L'Ukraine était une entité purement fictive, inventée par
Lénine, qui manœuvrait en 1920 pour protéger son pouvoir vacillant. L'indépendance
arrachée dans les circonstances apocalyptiques de 1991, mélangeait dans une
même nationalité des peuples très différents qui entretenaient de lourds
contentieux historiques, par exemple entre l'ouest galicien et le Donbass
russe, post-nazis contre post-rouges. Le partage d'une même nationalité peut
conduire deux peuples à faire nation avec le temps. Mais l'intrusion de
l'Occident dans la société ukrainienne a été trop précoce.

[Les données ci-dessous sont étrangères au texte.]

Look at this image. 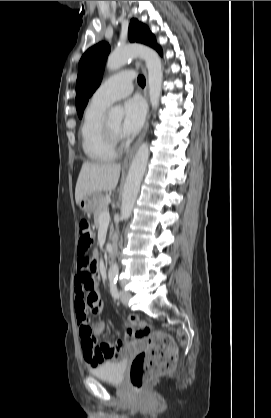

Dès 1991, la nouvelle
Ukraine a été considérée par les États-Unis et l'Allemagne comme une priorité, une
proie de choix et une plateforme d'intervention idéale face à la Russie. Ils
ont joué l'ouest contre l'est de ce pays, prenant appui sur les courants extrémistes
nationalistes et néo-nazis. Au lieu d'union, de partage; de projets, d'échanges
culturels, la division, la haine et le sang ont triomphé sous la pression
occidentale. S'il reste une Ukraine-nationalité, l'Ukraine-nation n'est plus
possible. Le gouffre est trop profond. La partition est bien la solution de
notre époque à cet endroit du monde. L'alternative, c'est la guerre civile indéfinie, et ce n'est
pas viable.
Les Occidentaux devraient donc évaluer la tête froide
l'offre de partition de Vladimir Poutine. Elle pourrait leur éviter bien des
déboires et préserver nombre de vies ukrainiennes.